Pseudo Simulation Model — Enabling Full Season Monte Carlo¶

What was built¶

A pseudo American Football simulation model that generates play-by-play data for a complete 18-week NFL season (32 teams, 288 games, ~35,000 plays per season). The model is intentionally simplified — it doesn't aim for statistical accuracy yet — but it produces structurally realistic output: drives, plays, penalties, turnovers, scoring, and personnel packages that mirror real NFL data shape.

The purpose is to validate the Monte Carlo approach: simulate the same fixed schedule N times with different random outcomes, producing a probability distribution over game results for every matchup.

Why the original implementation couldn't reach scale¶

The initial prototype had three structural problems that would have prevented reaching 100K simulations:

1. Data was rebuilt every world. Teams, rosters, and the schedule were regenerated with fresh random values for each world. This meant each world simulated a different season — cross-world comparison was meaningless. There was no way to ask "what are the probability-weighted outcomes of Game #147?" because Game #147 was a different matchup in every world. The Monte Carlo approach requires fixed inputs with only the game resolution varying.

2. GC pressure would have dominated runtime. At 30.21 MB allocated per season with 800 Gen2 collections, scaling to 100K worlds meant 2.95 TB through the allocator and 80M Gen2 collections. Gen2 collections are the most expensive — they pause all threads and scan the entire heap. At that volume, GC pauses would have consumed a significant portion of the 55-minute runtime, with increasingly unpredictable latency as heap fragmentation grew.

3. No game identity across worlds. Without a stable MatchId, there was no way to correlate the same scheduled game across worlds in the output data. The Parquet output couldn't answer "show me the distribution of outcomes for Chiefs vs Eagles in Week 12" because there was no identifier linking those rows across worlds.

Structural changes¶

Change	Impact
Separated data (teams, schedule) from simulation	Same 288 matchups replayed across all worlds — enables cross-world probability analysis
Added `MatchId` to every matchup	Unique game identity carried through to Parquet output — enables per-game aggregation across worlds
Extracted contracts into standalone project	Models can be consumed by analytics/validation without pulling in the engine
Added interfaces (`IGameEngine`, `ISeasonEngine`, `IDriveEngine`)	Engine implementations can be swapped without changing consumers
Converted data shapes to records (`Player`, `SeasonGame`, `OffensePackage`, `DefensePackage`)	Immutable value types with built-in equality — cleaner data flow
Converted enums to string constants	Follows Foundry coding standards, serialization-safe
Split every type into its own file	Maintainable, navigable codebase

Performance optimisation¶

After structural changes, a BenchmarkDotNet micro-benchmark was established to measure the cost of simulating a single season (288 games). This single-world benchmark was then used to extrapolate compute and memory requirements for 10K and 100K simulation runs.
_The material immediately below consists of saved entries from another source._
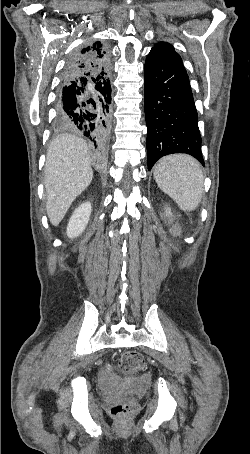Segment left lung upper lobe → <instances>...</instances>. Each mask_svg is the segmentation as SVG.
I'll use <instances>...</instances> for the list:
<instances>
[{
	"label": "left lung upper lobe",
	"instance_id": "1",
	"mask_svg": "<svg viewBox=\"0 0 250 454\" xmlns=\"http://www.w3.org/2000/svg\"><path fill=\"white\" fill-rule=\"evenodd\" d=\"M150 52L159 54V55H161L163 57H167V58H171V59H175V60H180L181 61V57L179 56V54H177L175 52L174 47L171 44L167 43V42H158L151 49Z\"/></svg>",
	"mask_w": 250,
	"mask_h": 454
}]
</instances>
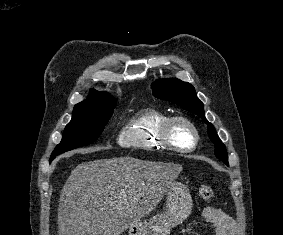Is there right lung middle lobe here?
Here are the masks:
<instances>
[{
  "instance_id": "obj_1",
  "label": "right lung middle lobe",
  "mask_w": 283,
  "mask_h": 235,
  "mask_svg": "<svg viewBox=\"0 0 283 235\" xmlns=\"http://www.w3.org/2000/svg\"><path fill=\"white\" fill-rule=\"evenodd\" d=\"M114 108L115 103L75 106L72 119L65 127L61 142L52 152L50 162L61 153L94 142L112 116Z\"/></svg>"
}]
</instances>
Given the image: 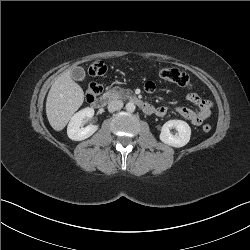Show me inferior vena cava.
Here are the masks:
<instances>
[{
    "label": "inferior vena cava",
    "instance_id": "inferior-vena-cava-1",
    "mask_svg": "<svg viewBox=\"0 0 250 250\" xmlns=\"http://www.w3.org/2000/svg\"><path fill=\"white\" fill-rule=\"evenodd\" d=\"M122 107H123L122 100H113V101L109 102V104H108V111L115 112L117 110H120Z\"/></svg>",
    "mask_w": 250,
    "mask_h": 250
}]
</instances>
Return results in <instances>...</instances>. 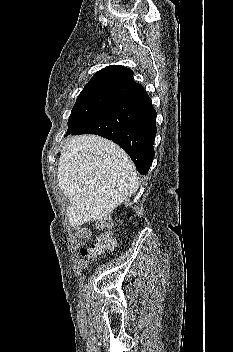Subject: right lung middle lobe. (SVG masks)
I'll return each mask as SVG.
<instances>
[{
	"label": "right lung middle lobe",
	"mask_w": 233,
	"mask_h": 352,
	"mask_svg": "<svg viewBox=\"0 0 233 352\" xmlns=\"http://www.w3.org/2000/svg\"><path fill=\"white\" fill-rule=\"evenodd\" d=\"M133 88L96 86L84 88L72 109L67 132H72L109 107L137 94Z\"/></svg>",
	"instance_id": "1"
}]
</instances>
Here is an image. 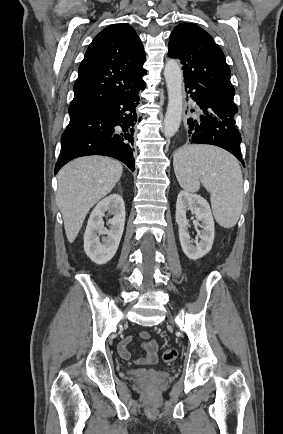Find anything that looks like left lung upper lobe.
<instances>
[{"mask_svg":"<svg viewBox=\"0 0 283 434\" xmlns=\"http://www.w3.org/2000/svg\"><path fill=\"white\" fill-rule=\"evenodd\" d=\"M168 56L179 59L184 79L233 99L231 71L213 38L195 24L181 23L174 28L168 43Z\"/></svg>","mask_w":283,"mask_h":434,"instance_id":"1","label":"left lung upper lobe"}]
</instances>
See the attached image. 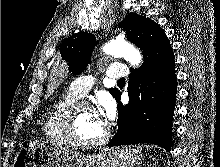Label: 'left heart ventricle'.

Pre-optimisation benchmark (single world)¶

Metric	Value
Time	32.80 ms
Allocated	30.21 MB
Gen0	2,933
Gen1	1,867
Gen2	800

Optimisations applied¶

Change	Detail
Eliminated per-play list allocations	`AllSkillPlayers()` and `PickDefender()` created a `new List<Player>` on every play (~35,000 times per season). Replaced with direct index arithmetic across sub-lists — zero allocations.
Span-based personnel selection	`WeightedPick()` called `.ToList()` on every personnel/formation/coverage selection. Changed to accept `(T, int)[]` directly, eliminating intermediate list allocations.
Pre-sized collections	`Drive.Plays` pre-sized to 16, `GameResult.Drives` pre-sized to 32, season games list pre-sized to schedule count. Eliminates resize copies.

Post-optimisation benchmark (single world)¶

Metric	Value	Change
Time	12.52 ms	2.6x faster
Allocated	14.35 MB	2.1x less
Gen0	1,188	-59%
Gen1	1,031	-45%
Gen2	47	-94%

Extrapolated runtime at scale¶

These projections are extrapolated from the single-world benchmark. Actual performance at scale will depend on GC behaviour under sustained load, memory bandwidth, and I/O throughput for Parquet output. Parallelised estimates assume linear scaling — real-world scaling will be sub-linear due to GC contention and memory bus saturation.
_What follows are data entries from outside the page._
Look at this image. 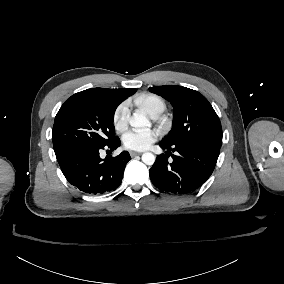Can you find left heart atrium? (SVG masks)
I'll return each mask as SVG.
<instances>
[{
	"label": "left heart atrium",
	"mask_w": 284,
	"mask_h": 284,
	"mask_svg": "<svg viewBox=\"0 0 284 284\" xmlns=\"http://www.w3.org/2000/svg\"><path fill=\"white\" fill-rule=\"evenodd\" d=\"M158 137L154 130L132 128L126 131L122 137L126 148L142 150L149 147Z\"/></svg>",
	"instance_id": "39dd6f15"
}]
</instances>
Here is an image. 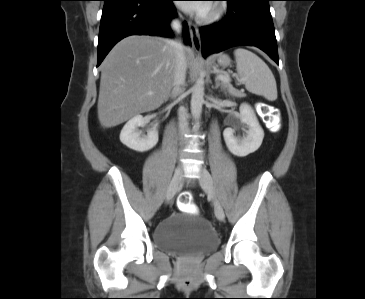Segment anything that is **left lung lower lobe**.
<instances>
[{
    "mask_svg": "<svg viewBox=\"0 0 365 299\" xmlns=\"http://www.w3.org/2000/svg\"><path fill=\"white\" fill-rule=\"evenodd\" d=\"M228 1V13L217 24L200 29L202 52L206 57L239 45L256 46L279 64L274 25L270 14L271 0Z\"/></svg>",
    "mask_w": 365,
    "mask_h": 299,
    "instance_id": "obj_1",
    "label": "left lung lower lobe"
}]
</instances>
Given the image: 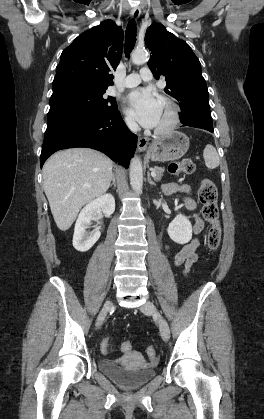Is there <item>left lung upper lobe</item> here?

Pre-optimisation (30.21 MB, 32.80 ms per season)¶

Metric	10K Worlds	100K Worlds
Time (1 core)	5.5 min	55 min
Time (8 cores)	41 sec	6.9 min
Time (32 cores)	10 sec	1.7 min
Peak memory (1 core)	~30 MB	~30 MB
Peak memory (8 cores)	~240 MB	~240 MB
Total GC allocated	295 GB	2.95 TB
Gen2 collections	8M	80M

Post-optimisation (14.35 MB, 12.52 ms per season)¶

Metric	10K Worlds	100K Worlds
Time (1 core)	2.1 min	21 min
Time (8 cores)	16 sec	2.6 min
Time (32 cores)	4 sec	38 sec
Peak memory (1 core)	~14 MB	~14 MB
Peak memory (8 cores)	~115 MB	~115 MB
Total GC allocated	140 GB	1.4 TB
Gen2 collections	470K	4.7M

Output size¶

	10K Worlds	100K Worlds
Rows	~370M	~3.7B
Estimated size (compressed Parquet)	~100 GB	~1 TB

Next steps¶

The benchmark establishes that 10K and 100K simulations are computationally feasible. The next steps are to make the code actually run at these scales:

Thread-safe RNG — Static Random instances are not thread-safe and will produce corrupted results under parallelism. Must be replaced with per-thread instances before scaling beyond a single core.
Parallel world execution — Once RNG is thread-safe, implement Parallel.ForEach or similar over the world loop to utilise multiple cores.
Output strategy — At 100K worlds, writing 3.7B play rows to a single Parquet file produces ~1 TB. Need to either aggregate in-flight (per-game summaries during simulation) or partition output (one file per world/chunk).
Fix known simulation bugs — Double field-position flip on turnovers, kneel causing turnover on downs. Failing tests document both, skipped pending DS fix.
Play struct conversion — The remaining 14 MB per season is dominated by ~35,000 Play class instances. Converting to a struct or pooled object would halve allocations further.
Statistical validation — Tune simulation parameters against real NFL distributions (completion rates, yards per carry, scoring, etc.).
Real data integration — Replace RosterFactory with real team/player data loaded from an external source.